Stevenson’s main focus is on Walter McMillian, a black man who has lived a largely blameless life in Alabama until he is arrested, tried, convicted and sentenced to death for the murder of a white teenager despite having been continuously in the company of more than 20 people at the time the murder was committed. The ways in which justice was mauled in his initial trial is shocking and infuriating, the sort of tale that would get rejected as completely unbelievable if someone wrote it as fiction. And yes, racism was absolutely a factor in his case, and in many aspects of EJI’s work. More than once, Stevenson himself is spoken to harshly by judges, bailiffs, law enforcement officers who don’t realize they are speaking to a black graduate of Harvard Law School and not just another black defendant. They are unable to see past the color of his skin, even when he is wearing a suit and sitting in a courtroom.
Of course innocent mistakes occur, but the accumulated insults and indignations caused by racial presumptions are destructive in ways that are hard to measure. Constantly being suspected, accused, watched, doubted, distrusted, presumed guilty, and even feared is a burden borne by people of color that can’t be understood or confronted without a deeper conversation about our history of racial injustice.
Interspersed with chapters about Stevenson’s attempts to win Walter a stay of execution, a new trial, or exoneration are explorations of other aspects of the ways in which the criminal justice system has failed. The EJI successfully argued before the Supreme Court that sentencing juveniles to death row or life in prison without parole is unconstitutional, first for non-homicide crimes and eventually for all crimes. They also advocated for the mentally ill or developmentally disabled, many of whom are sentenced to death or life in prison without even understanding what they have done.

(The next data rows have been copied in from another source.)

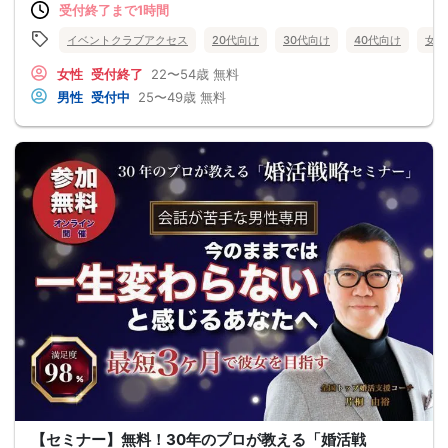
受付終了まで1時間
イベントクラブアクセス
20代向け
30代向け
40代向け
女性
女性
受付終了
22〜54歳
無料
男性
受付中
25〜49歳
無料
【セミナー】無料！30年のプロが教える「婚活戦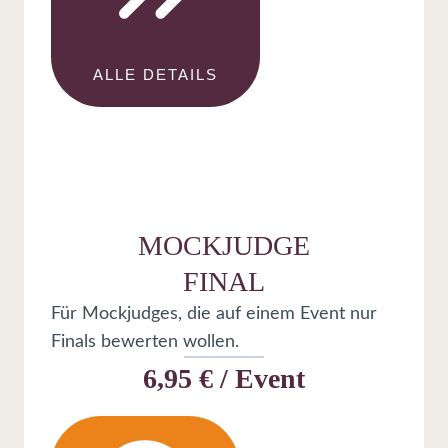
ALLE DETAILS
MOCKJUDGE
FINAL
Für Mockjudges, die auf einem Event nur
Finals bewerten wollen.
6,95 € / Event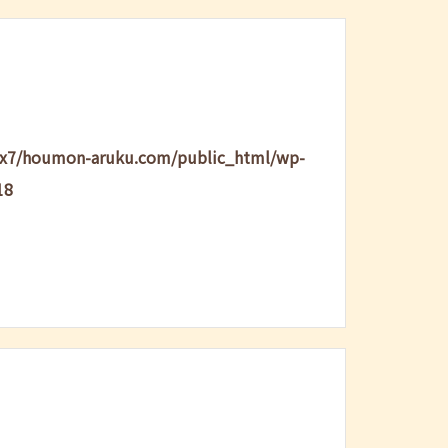
lx7/houmon-aruku.com/public_html/wp-
18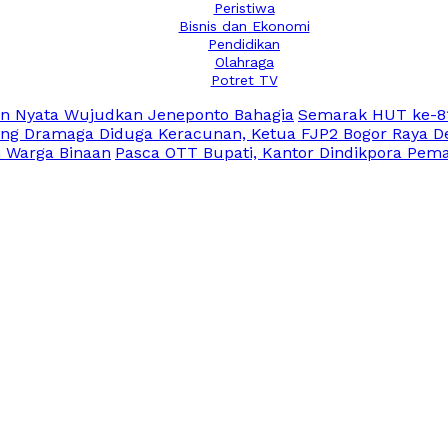
Peristiwa
Bisnis dan Ekonomi
Pendidikan
Olahraga
Potret TV
an Nyata Wujudkan Jeneponto Bahagia
Semarak HUT ke-81
ng Dramaga Diduga Keracunan, Ketua FJP2 Bogor Raya De
n Warga Binaan
Pasca OTT Bupati, Kantor Dindikpora Pema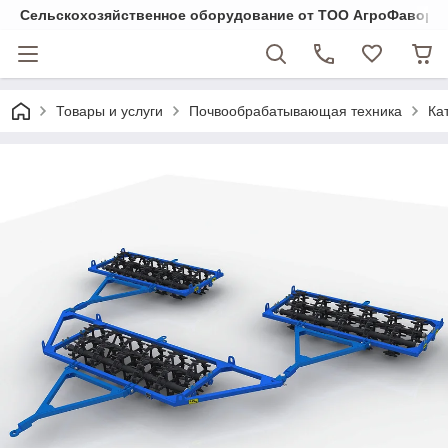
Cельскохозяйственное оборудование от ТОО АгроФавори
Товары и услуги
Почвообрабатывающая техника
Ка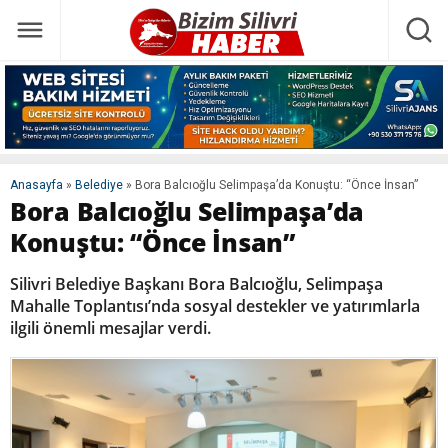
Anasayfa
»
Belediye
»
Bora Balcıoğlu Selimpaşa’da Konuştu: “Önce İnsan”
Bora Balcıoğlu Selimpaşa’da
Konuştu: “Önce İnsan”
Silivri Belediye Başkanı Bora Balcıoğlu, Selimpaşa
Mahalle Toplantısı’nda sosyal destekler ve yatırımlarla
ilgili önemli mesajlar verdi.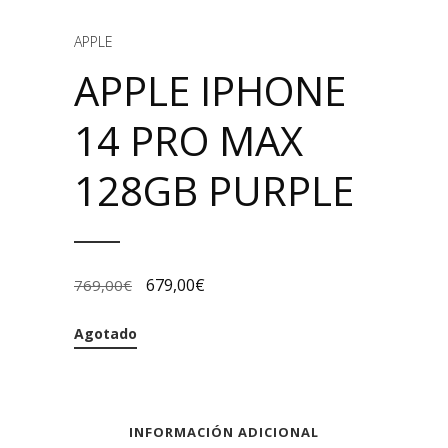
APPLE
APPLE IPHONE
14 PRO MAX
128GB PURPLE
679,00
€
769,00
€
Agotado
INFORMACIÓN ADICIONAL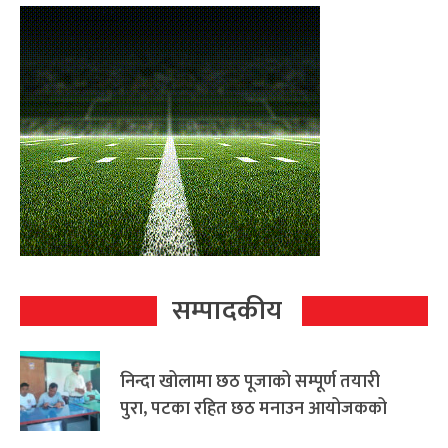
सम्पादकीय
निन्दा खोलामा छठ पूजाको सम्पूर्ण तयारी
पुरा, पटका रहित छठ मनाउन आयोजकको
आग्रह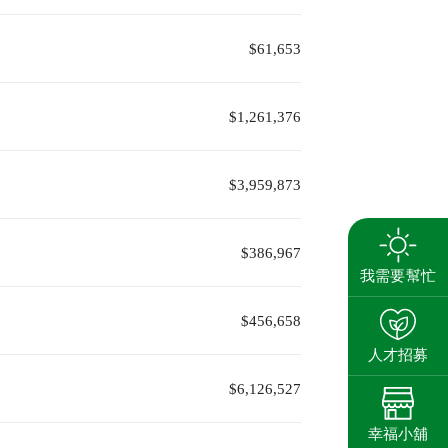
$61,653
$1,261,376
$3,959,873
$386,967
我需要幫忙
$456,658
人才招募
$6,126,527
幸福小舖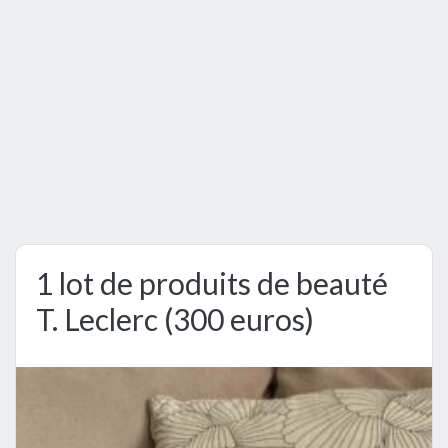
1 lot de produits de beauté
T. Leclerc (300 euros)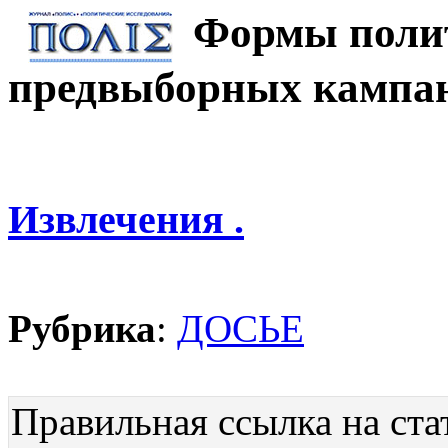
Формы полит
предвыборных кампа
Извлечения .
Рубрика
:
ДОСЬЕ
Правильная ссылка на ста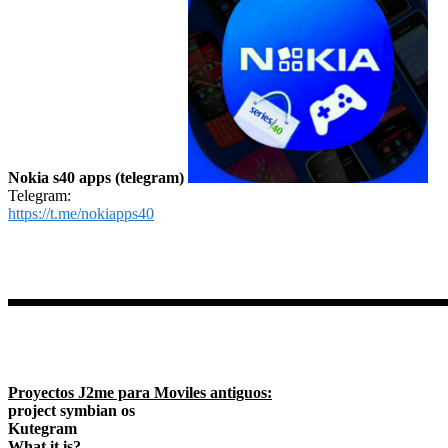
Nokia s40 apps (telegram)
Telegram:
https://t.me/nokiapps40
Proyectos J2me para Moviles antiguos:
project symbian os
Kutegram
What it is?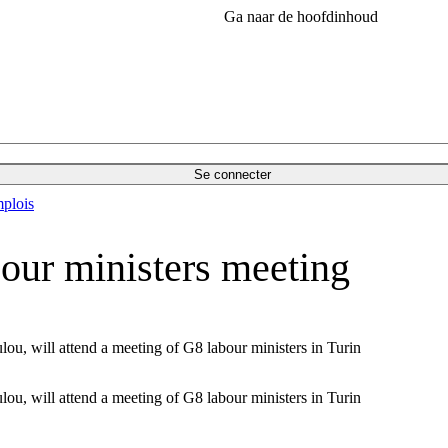
Ga naar de hoofdinhoud
Se connecter
plois
ur ministers meeting
, will attend a meeting of G8 labour ministers in Turin
, will attend a meeting of G8 labour ministers in Turin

Walter’s case is a clear-cut case of wrongful conviction, but not every case that Stevenson and EJI took involved saving the innocent. Many times, the question wasn’t whether the defendant had committed the crime, but whether the sentence received was proportional to the crime, or whether the defendant had received the adequate legal counsel that they are entitled to under the Constitution.
Presenting a mix of cases and circumstances gave the book even more power for me. It’s easy to feel indignant about innocent people being executed or left to rot in jail. It’s harder to feel sympathy — and yes, mercy — for the guilty, but Stevenson’s powerful rhetoric made me understand the need for such compassion in a very personal way.
The power of just mercy is that it belongs to the undeserving. It’s when mercy is least expected that it’s most potent — strong enough to break the cycle of victimization and victimhood, retribution and the psychic harm and injuries that lead to aggression and violence, abuse of power, mass incarceration. I drove home broken and brokenhearted about Jimmy Dill. But I knew I would come back the next day. There was more work to do.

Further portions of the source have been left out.